Pour OLPA, il ne s’agit pas d’un simple incident mais d’une atteinte grave et inacceptable au droit d’informer et d’être informé, droit pourtant garanti tant par la législation congolaise que par les instruments juridiques internationaux relatifs aux droits humains.

« Rien ne peut justifier une telle barbarie contre un professionnel des médias en plein exercice de sa mission. C’est une attaque frontale contre la liberté de la presse », s’indigne OLPA dans sa déclaration.

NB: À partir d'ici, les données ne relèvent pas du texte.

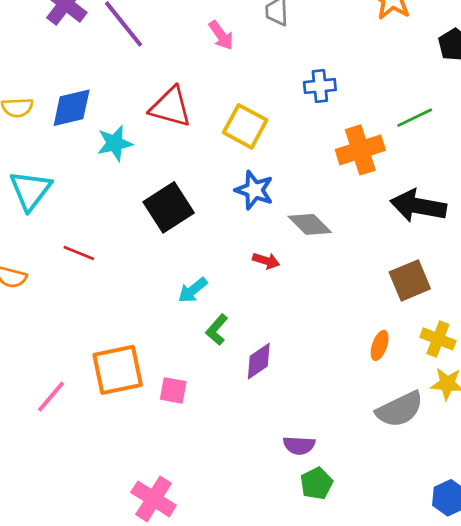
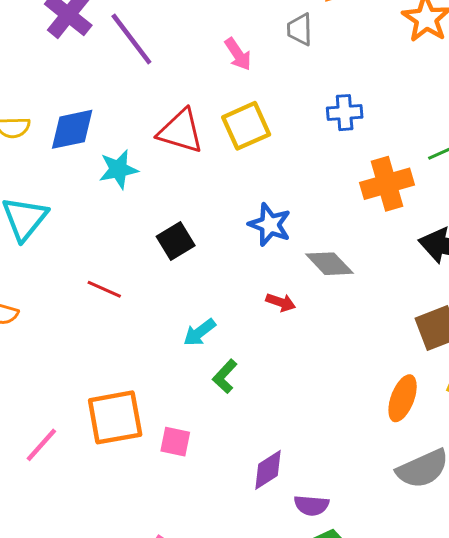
yellow square: (245, 126) -> (246, 126), moved, turned 36
black square: (169, 207) -> (176, 241), size x0.7
red line: (79, 253) -> (104, 289), moved
orange ellipse: (380, 345) -> (403, 398), size x1.4
purple diamond: (259, 361) -> (268, 470), moved

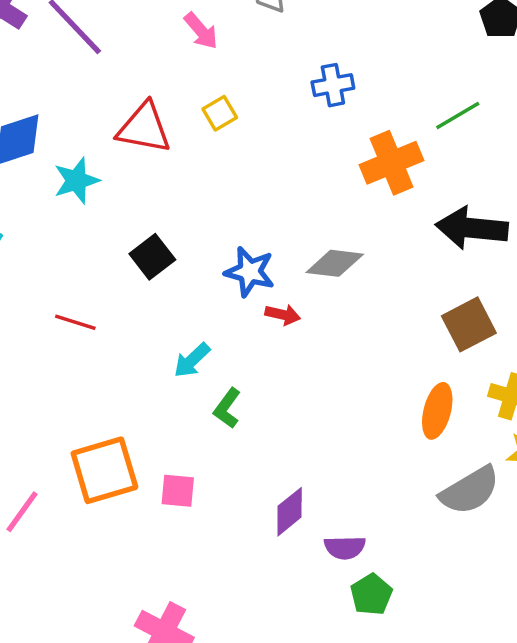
yellow square: (246, 126) -> (220, 113), size x0.6
blue star: (270, 225) -> (250, 272), moved
gray diamond: (329, 264) -> (335, 263), turned -33

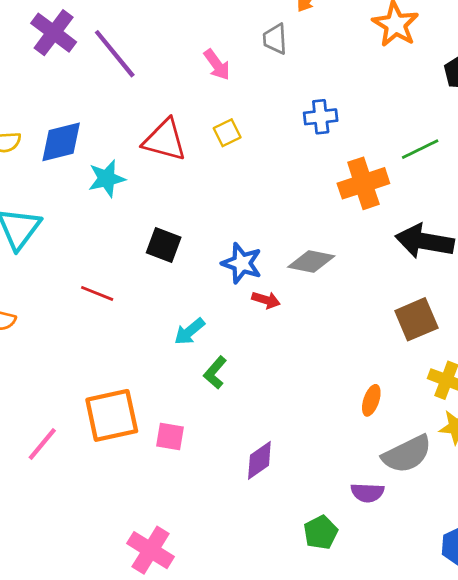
black square: (152, 257) -> (164, 245), turned -36
orange ellipse: (437, 411) -> (371, 400), moved, size x0.7
purple semicircle: (345, 548) -> (367, 493), moved

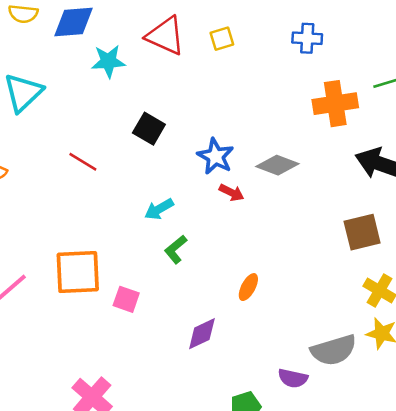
orange ellipse: (371, 400) -> (248, 287), moved

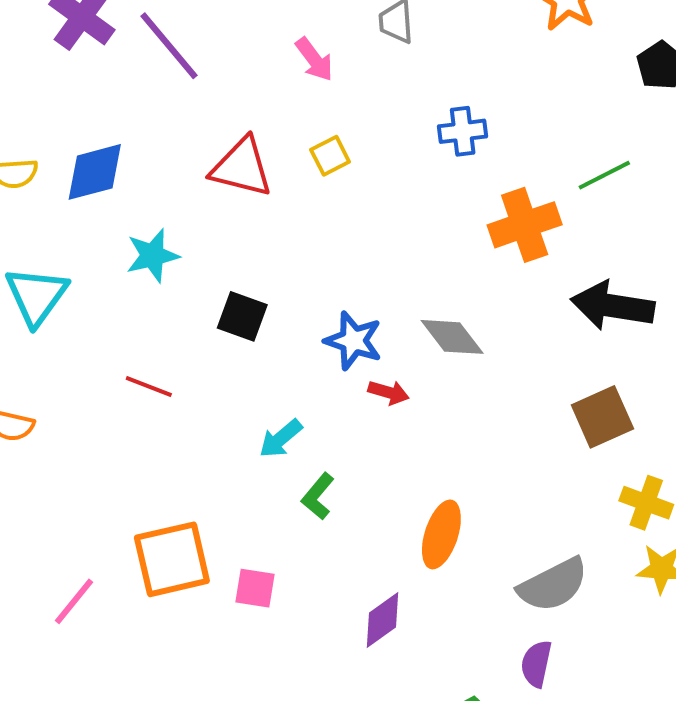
cyan star: (108, 61) -> (153, 256), moved
gray diamond: (277, 165) -> (452, 337), turned 42
orange ellipse: (248, 287) -> (441, 534), size x1.5
gray semicircle: (334, 350) -> (553, 585), moved
purple semicircle: (293, 378) -> (536, 664), turned 100

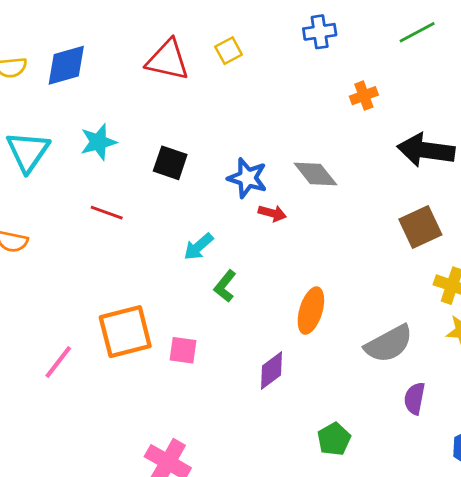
green line: (604, 175) -> (417, 32), moved
orange cross: (525, 225) -> (364, 96), size x0.6
cyan star: (153, 256) -> (98, 142), moved
purple semicircle: (536, 664) -> (415, 398), moved

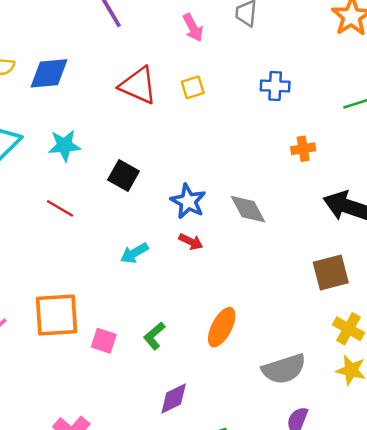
red arrow: (272, 213) -> (191, 242), moved
green L-shape: (225, 286) -> (154, 336), moved
purple diamond: (271, 371) -> (174, 399), moved

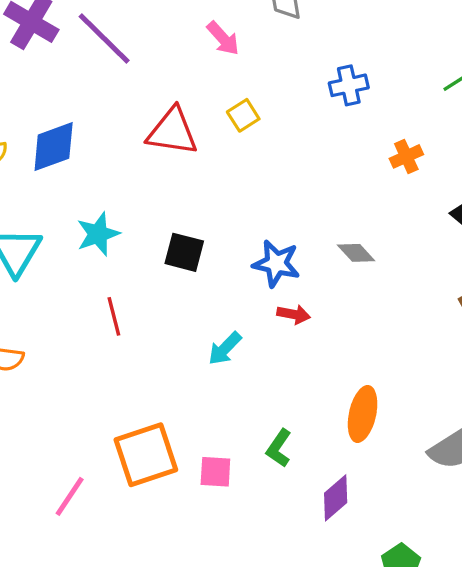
red line: (60, 208) -> (114, 316), turned 60
gray diamond: (248, 209) -> (356, 253), size x0.7
purple diamond: (174, 399) -> (336, 498), moved

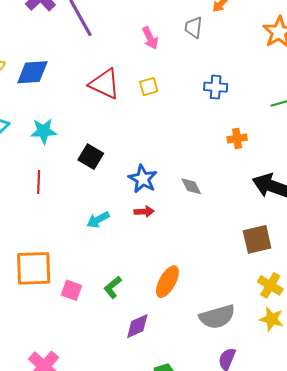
red arrow: (294, 314) -> (144, 212), turned -30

Face à ce qu’elle qualifie de dérive dangereuse, l’organisation exige : l’ouverture immédiate d’une enquête indépendante pour identifier et sanctionner les auteurs de cette agression ; la restitution sans condition du matériel de travail confisqué et le respect scrupuleux de la liberté de la presse et de l’intégrité physique des journalistes sur toute l’étendue du territoire national.

OLPA rappelle que la presse n’est pas un ennemi mais un pilier de la démocratie et de l’État de droit. À Kisangani comme ailleurs en République démocratique du Congo, les journalistes doivent pouvoir travailler sans craindre pour leur sécurité.